Do you want to host the Passover Seder, or do you want to impress your Passover Seder guests? If your goal is to host an impressive Seder and minimize the stress of preparing a big, festive meal, then read on.
The first trick to hosting a fantastic Seder is putting a lot of thought into the menu. And the second trick is organizing your time so that everything can be prepared in a relaxed way. If you are hosting religious guests from out of town who will be staying with you for more Passover meals, then the above tricks are even more important.
1 Week Before
At least a full week before the Seder, write down your Seder menu (and other menus if hosting more Passover meals) and groceries list. The menu should include the days on which you plan to prepare each dish. Now that you've scheduled your work, you can also schedule your supplies. Split your grocery list up according to when you need what ingredients.
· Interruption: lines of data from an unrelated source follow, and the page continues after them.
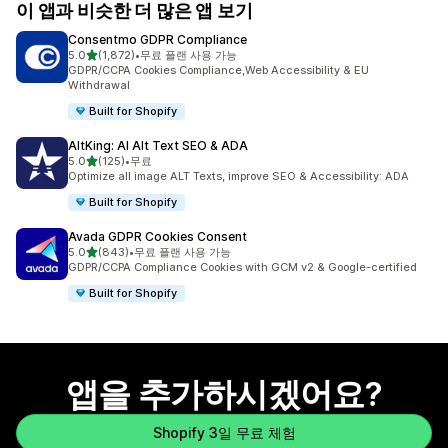
이 앱과 비슷한 더 많은 앱 보기
Consentmo GDPR Compliance
별 5개 중
5.0
(1,872)
•
무료 플랜 사용 가능
총 리뷰 1872개
GDPR/CCPA Cookies Compliance,Web Accessibility & EU
Withdrawal
Built for Shopify
AltKing: AI Alt Text SEO & ADA
별 5개 중
5.0
(125)
•
무료
총 리뷰 125개
Optimize all image ALT Texts, improve SEO & Accessibility: ADA
Built for Shopify
Avada GDPR Cookies Consent
별 5개 중
5.0
(843)
•
무료 플랜 사용 가능
총 리뷰 843개
GDPR/CCPA Compliance Cookies with GCM v2 & Google-certified
Built for Shopify
앱을 추가하시겠어요?
Shopify 3일 무료 체험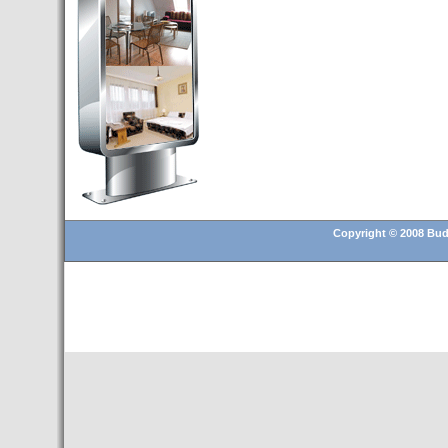
Budapest’.
- Hoteles en BUDAPEST:
Resultados octubre de 2016,
subida del 15% ocupación y
del 25,6% en el RevPar
- Nuevo Hotel en Budapest
bajo la marca Exe Hotusa
- Transfer Aeropuerto de
BUDAPEST
- HOTEL en Venta en
Budapest
Copyright © 2008 Buda
- Las 10 mejores ciudades
europeas para invertir en el
sector inmobiliario en 2016
- Budapest es un "fuerte"
candidato para los Juegos
Olímpicos 2024
- Feria de Navidad en la Plaza
Vörösmarty: Del 13 noviembre
2015 al 6 enero de 2016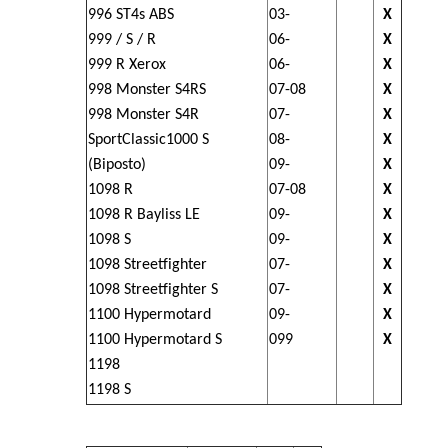
996 ST4s ABS
03-
X
999 / S / R
06-
X
999 R Xerox
06-
X
998 Monster S4RS
07-08
X
998 Monster S4R
07-
X
SportClassic1000 S
08-
X
(Biposto)
09-
X
1098 R
07-08
X
1098 R Bayliss LE
09-
X
1098 S
09-
X
1098 Streetfighter
07-
X
1098 Streetfighter S
07-
X
1100 Hypermotard
09-
X
1100 Hypermotard S
099
X
1198
1198 S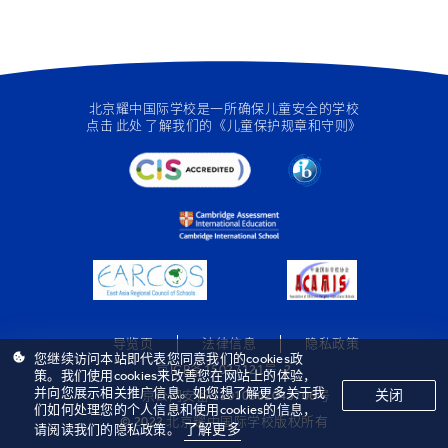
北京耀中国际学校是一所确保儿童安全的学校
点击
此处
了解我们的《儿童保护规章和守则》
导览页
法律信息
隐私政策
您继续访问本站即代表您同意我们的cookies政
京ICP备15027121号-2
策。我们使用cookies来改善您在网站上的体验，
并向您展示相关推广信息。如您想了解更多关于我
关闭
京公网安备 11010502043706号
们如何处理您的个人信息和使用cookies的信息，
© 2022 北京耀中国际学校版权所有
了解更多
请阅读我们的隐私政策。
For instance, ingredients for marinating your meat should be purchased soon, but ingredients for the fresh salads you plan to make the day of the Seder can be purchased later. Likewise, split your meat order for the butcher up into the meat you plan to prepare and freeze ahead of time and meat you plan to prepare the day or two before the Seder.
5 Cooking Days Before
Five cooking days before the Seder, kasher the meat side of your kitchen, but leave the dairy side accessible to the kids to eat their cereal and make their sandwiches. As soon as the meat side of the kitchen is kosher for Passover, pick up your meat order from the butcher and marinate the meat overnight.
4 Cooking Days Before
Four cooking days before the Seder, slowly cook the brisket and any other meat that freezes well. If you are using disposable aluminum pans, be sure to double them so they will be strong enough to securely hold the cooked meat and drippings as you remove them from the oven. Once the cooked meat has cooled down, you must carefully slice and pack away in the freezer.
3 Cooking Days Before
Three cooking days before Seder is baking and dessert day. Be sure to choose Passover dessert recipes that freeze well such as brownies, cakes, cookies, and pareve ice cream. Meringues don't freeze well, but they do keep nicely in airtight containers.
2 Cooking Days Before
Two cooking days before the Seder, prepare all the rest of the dishes except those few dishes that are best prepared fresh, such as roast potatoes. This is a good day to prepare your matzo ball soup, kugels and salads that are best after marinating such as a Moroccan beet salad or cucumber salad. It's also an excellent time to do last-minute shopping for fresh herbs and produce that are most delicious when fresh. We also suggest setting your Pesach Seder table the night before the Seder. And remember to transfer any meat you prepared and froze ahead of time to the refrigerator, so it can safely thaw in time for tomorrow's Seder.
The Day Of
Finally, the day of the Seder has arrived, and thankfully almost everything is ready. Given there is always so much to do on Seder day, and you want to arrive at the Seder table rested and relaxed, this is the day on which to prepare only those dishes that are best made fresh. It is also a day for simple things like hard-boiled eggs and boiled potatoes. Don't forget that your family will also need to eat lunch on this day, as the Seder meal usually starts late. A pre-Seder nap is a good idea for little ones, too, since the meal can run late.